● Input records:
======

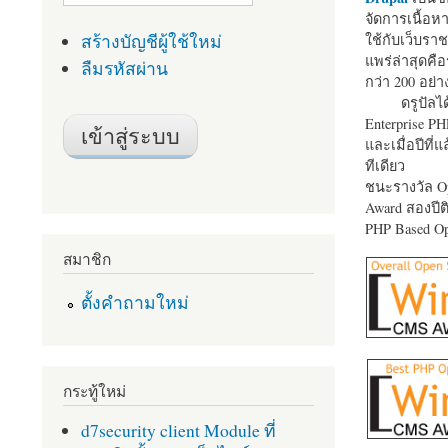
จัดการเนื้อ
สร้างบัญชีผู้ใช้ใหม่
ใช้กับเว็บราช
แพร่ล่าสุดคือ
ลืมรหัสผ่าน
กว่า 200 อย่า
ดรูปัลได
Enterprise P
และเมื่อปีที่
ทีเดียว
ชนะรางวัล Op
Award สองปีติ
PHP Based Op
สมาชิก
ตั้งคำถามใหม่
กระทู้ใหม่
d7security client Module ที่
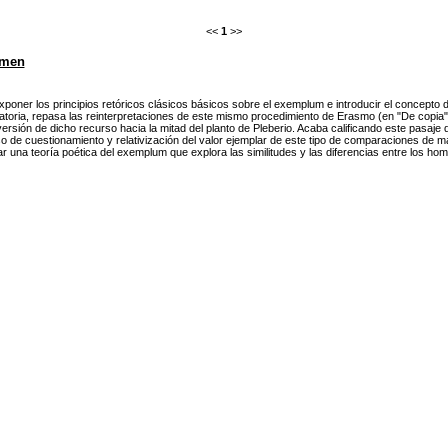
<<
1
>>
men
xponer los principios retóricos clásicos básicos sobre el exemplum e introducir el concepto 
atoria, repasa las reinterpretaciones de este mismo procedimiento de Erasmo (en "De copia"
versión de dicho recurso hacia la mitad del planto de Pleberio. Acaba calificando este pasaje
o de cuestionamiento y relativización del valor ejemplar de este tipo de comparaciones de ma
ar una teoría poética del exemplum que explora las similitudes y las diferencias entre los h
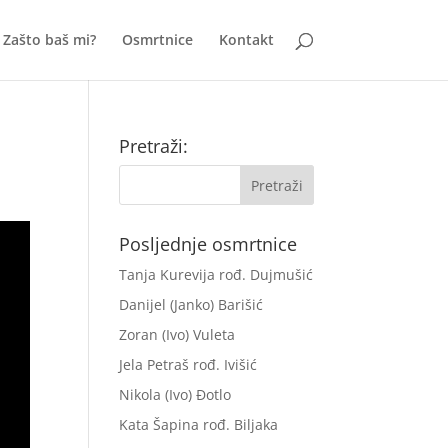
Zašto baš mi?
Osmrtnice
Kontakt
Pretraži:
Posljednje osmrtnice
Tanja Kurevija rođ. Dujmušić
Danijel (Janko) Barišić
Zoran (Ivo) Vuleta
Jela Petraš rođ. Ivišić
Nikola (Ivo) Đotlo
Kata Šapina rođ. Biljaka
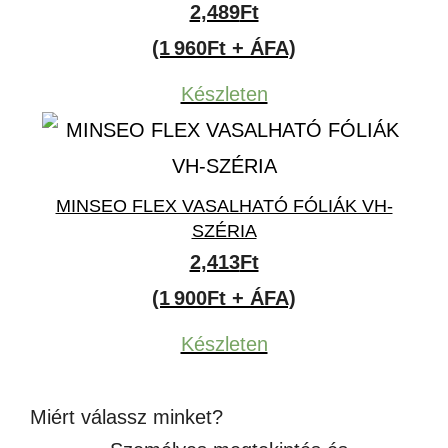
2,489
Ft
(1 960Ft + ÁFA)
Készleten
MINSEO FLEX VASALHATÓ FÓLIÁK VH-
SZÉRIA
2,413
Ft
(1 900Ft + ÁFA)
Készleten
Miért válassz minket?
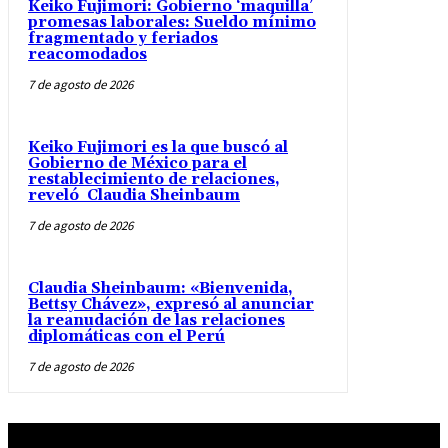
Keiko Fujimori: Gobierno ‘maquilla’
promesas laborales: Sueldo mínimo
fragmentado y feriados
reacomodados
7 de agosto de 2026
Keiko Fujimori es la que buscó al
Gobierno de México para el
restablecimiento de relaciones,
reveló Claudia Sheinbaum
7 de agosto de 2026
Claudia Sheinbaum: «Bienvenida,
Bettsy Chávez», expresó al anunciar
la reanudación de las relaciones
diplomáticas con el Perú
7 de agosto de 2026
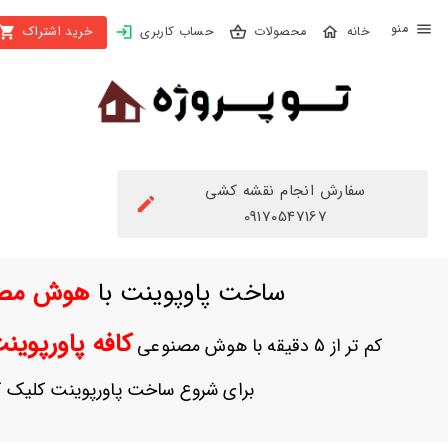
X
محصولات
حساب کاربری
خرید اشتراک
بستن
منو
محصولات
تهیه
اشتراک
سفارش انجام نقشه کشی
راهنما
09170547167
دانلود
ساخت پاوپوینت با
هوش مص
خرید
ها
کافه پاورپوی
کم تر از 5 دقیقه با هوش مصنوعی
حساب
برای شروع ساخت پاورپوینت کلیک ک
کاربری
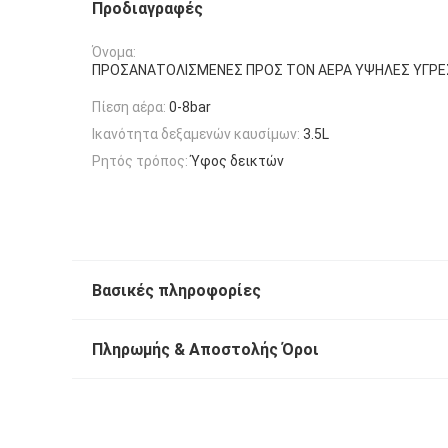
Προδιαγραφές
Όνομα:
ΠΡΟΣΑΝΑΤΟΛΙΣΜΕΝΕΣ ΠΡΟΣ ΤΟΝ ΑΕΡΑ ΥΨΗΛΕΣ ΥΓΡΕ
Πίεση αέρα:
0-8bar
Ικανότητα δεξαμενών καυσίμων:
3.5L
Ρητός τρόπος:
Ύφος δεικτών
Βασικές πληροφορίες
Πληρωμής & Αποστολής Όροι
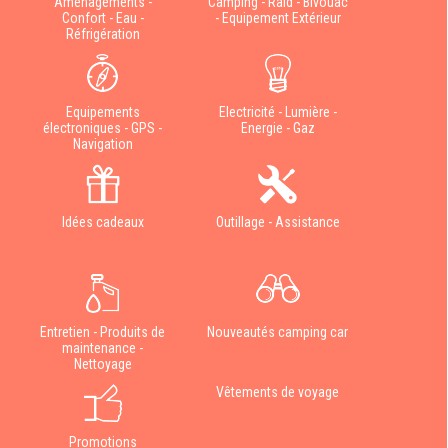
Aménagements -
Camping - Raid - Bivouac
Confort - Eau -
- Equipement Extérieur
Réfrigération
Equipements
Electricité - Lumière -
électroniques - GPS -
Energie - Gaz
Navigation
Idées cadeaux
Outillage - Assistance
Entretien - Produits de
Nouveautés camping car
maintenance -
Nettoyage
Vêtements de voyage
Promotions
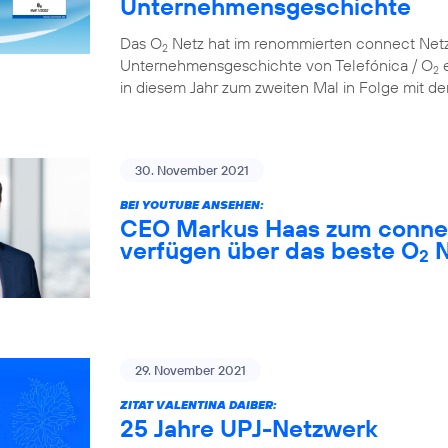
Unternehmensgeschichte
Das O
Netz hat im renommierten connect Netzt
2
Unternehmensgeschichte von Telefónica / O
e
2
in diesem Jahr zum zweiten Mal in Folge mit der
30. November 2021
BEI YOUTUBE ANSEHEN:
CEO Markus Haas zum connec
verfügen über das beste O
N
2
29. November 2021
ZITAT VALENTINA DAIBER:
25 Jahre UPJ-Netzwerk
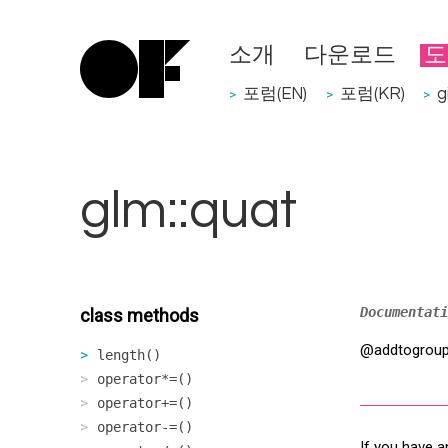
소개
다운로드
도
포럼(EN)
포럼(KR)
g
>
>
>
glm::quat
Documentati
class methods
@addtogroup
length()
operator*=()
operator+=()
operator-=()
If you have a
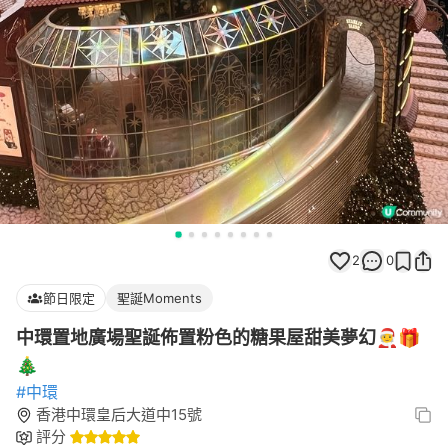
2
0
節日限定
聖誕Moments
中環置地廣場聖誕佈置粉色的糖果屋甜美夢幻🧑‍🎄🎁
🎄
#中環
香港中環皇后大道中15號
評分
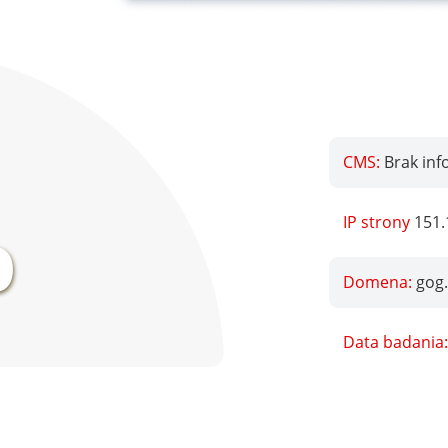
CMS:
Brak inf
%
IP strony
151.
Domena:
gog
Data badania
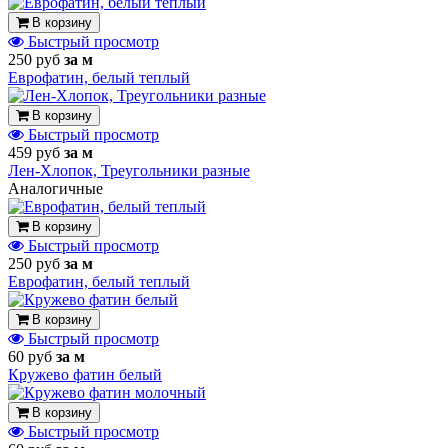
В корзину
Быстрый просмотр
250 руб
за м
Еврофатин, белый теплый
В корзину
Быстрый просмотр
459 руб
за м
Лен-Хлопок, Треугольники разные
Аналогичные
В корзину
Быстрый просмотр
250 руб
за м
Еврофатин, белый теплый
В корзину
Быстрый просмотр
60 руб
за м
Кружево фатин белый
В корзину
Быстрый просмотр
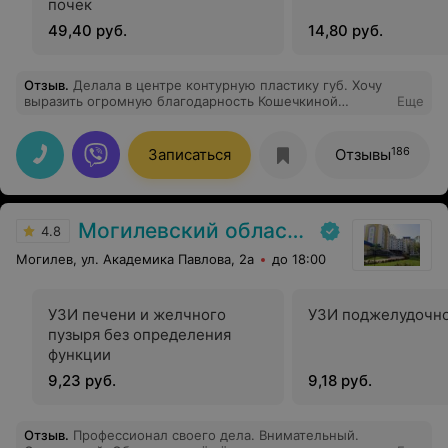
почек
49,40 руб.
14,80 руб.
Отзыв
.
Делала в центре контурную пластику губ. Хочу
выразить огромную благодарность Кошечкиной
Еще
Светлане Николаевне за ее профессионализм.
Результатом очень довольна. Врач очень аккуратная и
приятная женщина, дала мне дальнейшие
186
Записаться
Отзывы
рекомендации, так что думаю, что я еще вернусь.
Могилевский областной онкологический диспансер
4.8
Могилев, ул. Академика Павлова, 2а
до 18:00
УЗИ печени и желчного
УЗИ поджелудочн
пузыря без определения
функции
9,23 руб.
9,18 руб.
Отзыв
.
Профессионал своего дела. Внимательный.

======

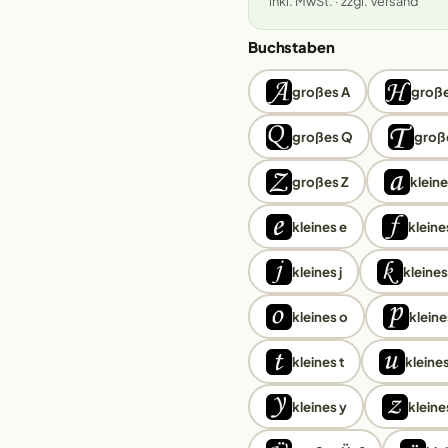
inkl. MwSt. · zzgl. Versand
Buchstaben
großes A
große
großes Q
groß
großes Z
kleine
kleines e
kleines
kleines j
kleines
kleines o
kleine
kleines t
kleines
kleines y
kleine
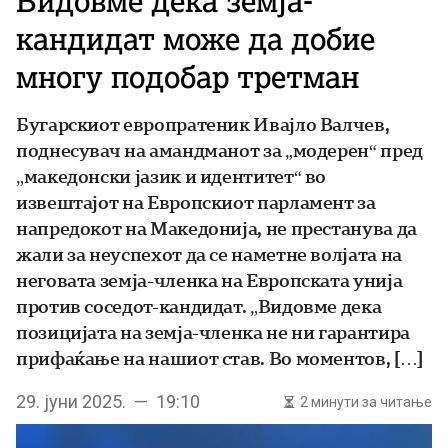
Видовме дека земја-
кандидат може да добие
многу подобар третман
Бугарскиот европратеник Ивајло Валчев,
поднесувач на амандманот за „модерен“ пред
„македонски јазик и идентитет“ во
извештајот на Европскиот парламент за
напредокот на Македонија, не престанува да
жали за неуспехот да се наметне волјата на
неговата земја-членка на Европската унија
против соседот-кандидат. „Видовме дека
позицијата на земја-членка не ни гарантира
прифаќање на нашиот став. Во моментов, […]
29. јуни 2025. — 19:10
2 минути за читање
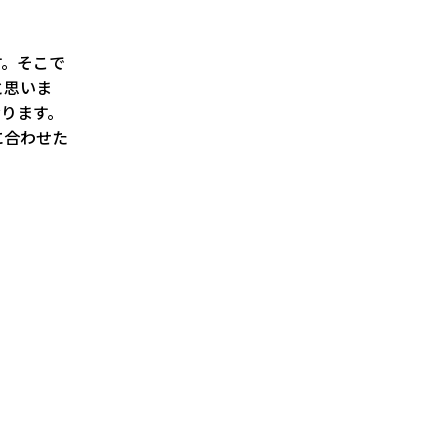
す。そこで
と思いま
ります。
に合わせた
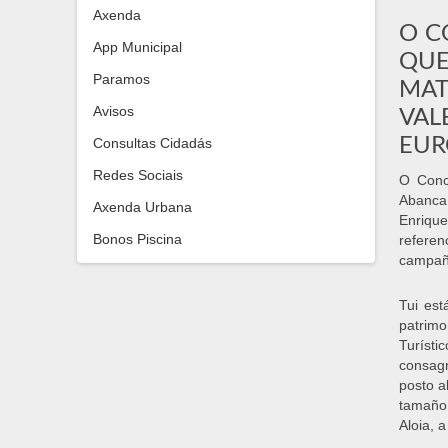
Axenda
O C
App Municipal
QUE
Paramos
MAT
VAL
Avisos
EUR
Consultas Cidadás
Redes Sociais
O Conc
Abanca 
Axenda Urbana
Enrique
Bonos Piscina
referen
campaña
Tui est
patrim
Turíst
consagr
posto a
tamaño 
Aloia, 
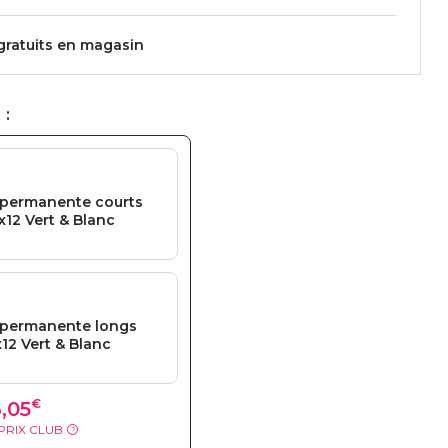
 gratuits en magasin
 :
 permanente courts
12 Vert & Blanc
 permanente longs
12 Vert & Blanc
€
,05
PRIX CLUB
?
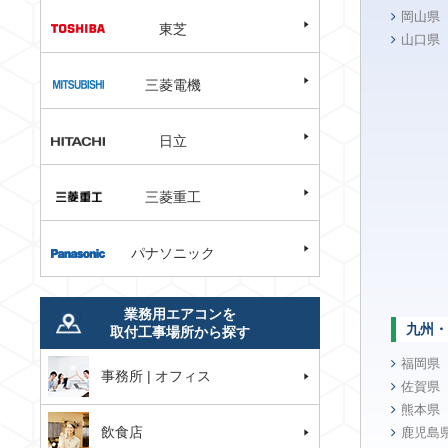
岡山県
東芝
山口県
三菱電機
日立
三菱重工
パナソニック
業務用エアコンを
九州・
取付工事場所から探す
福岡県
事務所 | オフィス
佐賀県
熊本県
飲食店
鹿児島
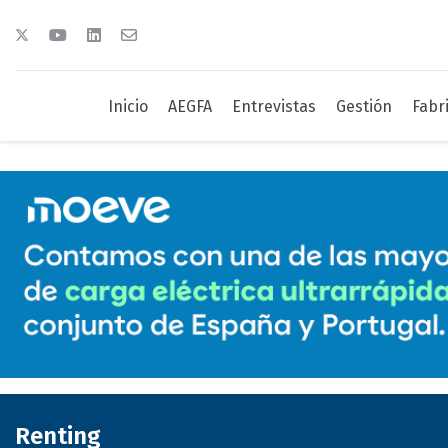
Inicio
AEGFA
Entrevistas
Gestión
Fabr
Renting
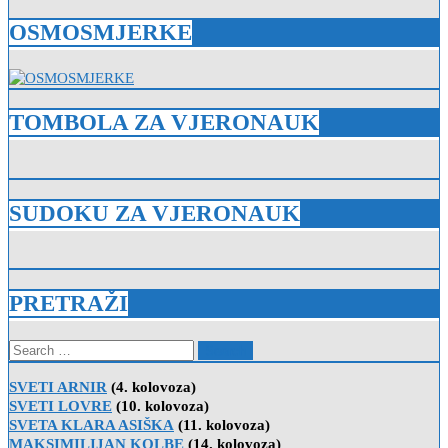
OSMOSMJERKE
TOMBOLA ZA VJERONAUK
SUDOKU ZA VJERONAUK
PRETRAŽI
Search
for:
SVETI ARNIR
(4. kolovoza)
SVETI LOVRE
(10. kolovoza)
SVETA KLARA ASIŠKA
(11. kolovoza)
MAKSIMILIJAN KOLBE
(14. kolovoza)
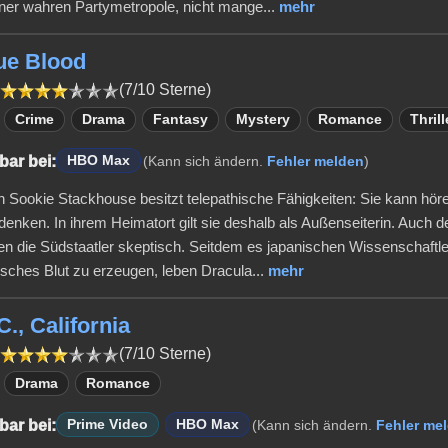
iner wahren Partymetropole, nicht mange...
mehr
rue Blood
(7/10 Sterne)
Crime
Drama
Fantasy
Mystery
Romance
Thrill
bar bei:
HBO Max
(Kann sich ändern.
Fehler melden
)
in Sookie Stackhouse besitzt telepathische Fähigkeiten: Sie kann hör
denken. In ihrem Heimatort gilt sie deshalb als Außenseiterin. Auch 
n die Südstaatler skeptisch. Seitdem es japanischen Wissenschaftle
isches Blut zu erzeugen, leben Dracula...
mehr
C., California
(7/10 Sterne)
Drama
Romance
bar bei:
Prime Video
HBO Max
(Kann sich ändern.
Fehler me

======

Reproduce the data above exactly, but only the lines from the one showing "многу подобар третман" through the one showing "Axenda Urbana", with both ends kept and the pictures left out.

многу подобар третман
Бугарскиот европратеник Ивајло Валчев,
поднесувач на амандманот за „модерен“ пред
„македонски јазик и идентитет“ во
извештајот на Европскиот парламент за
напредокот на Македонија, не престанува да
жали за неуспехот да се наметне волјата на
неговата земја-членка на Европската унија
против соседот-кандидат. „Видовме дека
позицијата на земја-членка не ни гарантира
прифаќање на нашиот став. Во моментов, […]
29. јуни 2025. — 19:10
2 минути за читање
す。そこで
と思いま
ります。
に合わせた
Axenda
O C
App Municipal
QUE
Paramos
MAT
VAL
Avisos
EUR
Consultas Cidadás
Redes Sociais
O Conc
Abanca 
Axenda Urbana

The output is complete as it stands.